11

I'm calculating intersection of 2 sets of sorted numbers in a time-critical part of my application. This calculation is the biggest bottleneck of the whole application so I need to speed it up.

I've tried a bunch of simple options and am currently using this:

foreach (var index in firstSet)
{
    if (secondSet.BinarySearch(index) < 0)
        continue;

    //do stuff
}

Both firstSet and secondSet are of type List.

I've also tried using LINQ:

var intersection = firstSet.Where(t => secondSet.BinarySearch(t) >= 0).ToList();

and then looping through intersection.

But as both of these sets are sorted I feel there's a better way to do it. Note that I can't remove items from sets to make them smaller. Both sets usually consist of about 50 items each.

Please help me guys as I don't have a lot of time to get this thing done. Thanks.

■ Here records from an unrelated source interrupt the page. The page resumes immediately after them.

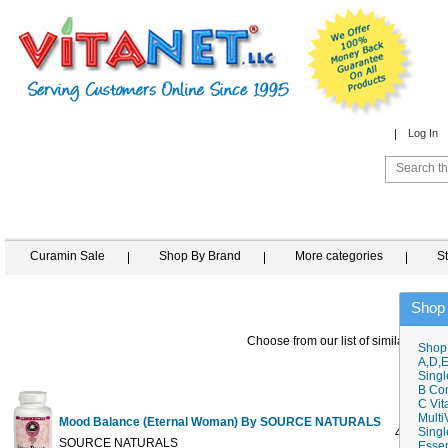
Log In
Curamin Sale
Shop By Brand
More categories
S
Shop
Choose from our list of similar items
Shop
A,D,E
Singl
B Co
C Vit
Multi
Mood Balance (Eternal Woman) By SOURCE NATURALS
Singl
45 tabs
SOURCE NATURALS
Essen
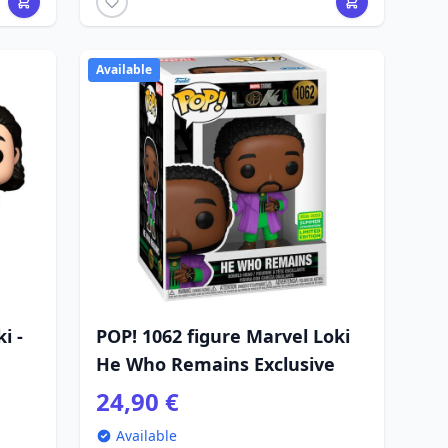
Available
i -
POP! 1062 figure Marvel Loki
He Who Remains Exclusive
24,90 €
Available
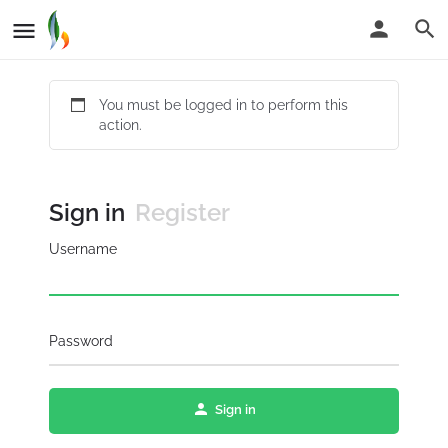
You must be logged in to perform this
action.
Sign in
Register
Username
Password
Sign in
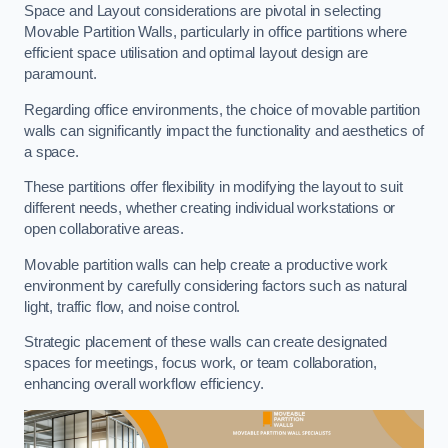
Space and Layout considerations are pivotal in selecting
Movable Partition Walls, particularly in office partitions where
efficient space utilisation and optimal layout design are
paramount.
Regarding office environments, the choice of movable partition
walls can significantly impact the functionality and aesthetics of
a space.
These partitions offer flexibility in modifying the layout to suit
different needs, whether creating individual workstations or
open collaborative areas.
Movable partition walls can help create a productive work
environment by carefully considering factors such as natural
light, traffic flow, and noise control.
Strategic placement of these walls can create designated
spaces for meetings, focus work, or team collaboration,
enhancing overall workflow efficiency.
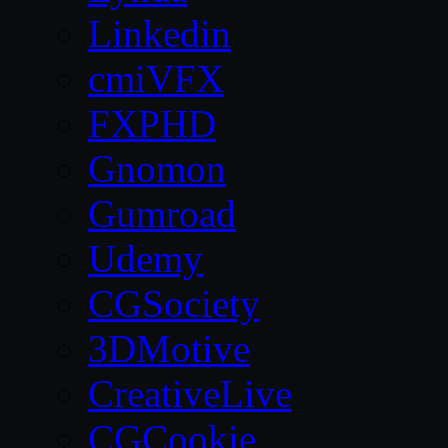
Linkedin
cmiVFX
FXPHD
Gnomon
Gumroad
Udemy
CGSociety
3DMotive
CreativeLive
CGCookie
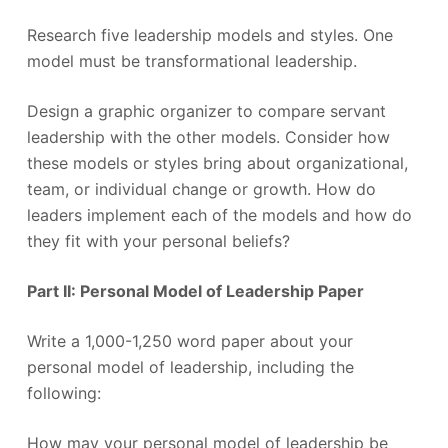
Research five leadership models and styles. One
model must be transformational leadership.
Design a graphic organizer to compare servant
leadership with the other models. Consider how
these models or styles bring about organizational,
team, or individual change or growth. How do
leaders implement each of the models and how do
they fit with your personal beliefs?
Part II: Personal Model of Leadership Paper
Write a 1,000-1,250 word paper about your
personal model of leadership, including the
following:
How may your personal model of leadership be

NOTE: I'm doing this about 5.3 million times. So every microsecond counts.

gligoran
  • 3,019
  • 3
  • 28
  • 42
  • Decided to create the **UNION** question, considering that's what I implemented: http://stackoverflow.com/questions/7165152/c-fastest-union-of-2-sets-of-sorted-values – Jonathan Dickinson Aug 23 '11 at 17:35

5 Answers5

27

If you have two sets which are both sorted, you can implement a faster intersection than anything provided out of the box with LINQ.

Basically, keep two IEnumerator<T> cursors open, one for each set. At any point, advance whichever has the smaller value. If they match at any point, advance them both, and so on until you reach the end of either iterator.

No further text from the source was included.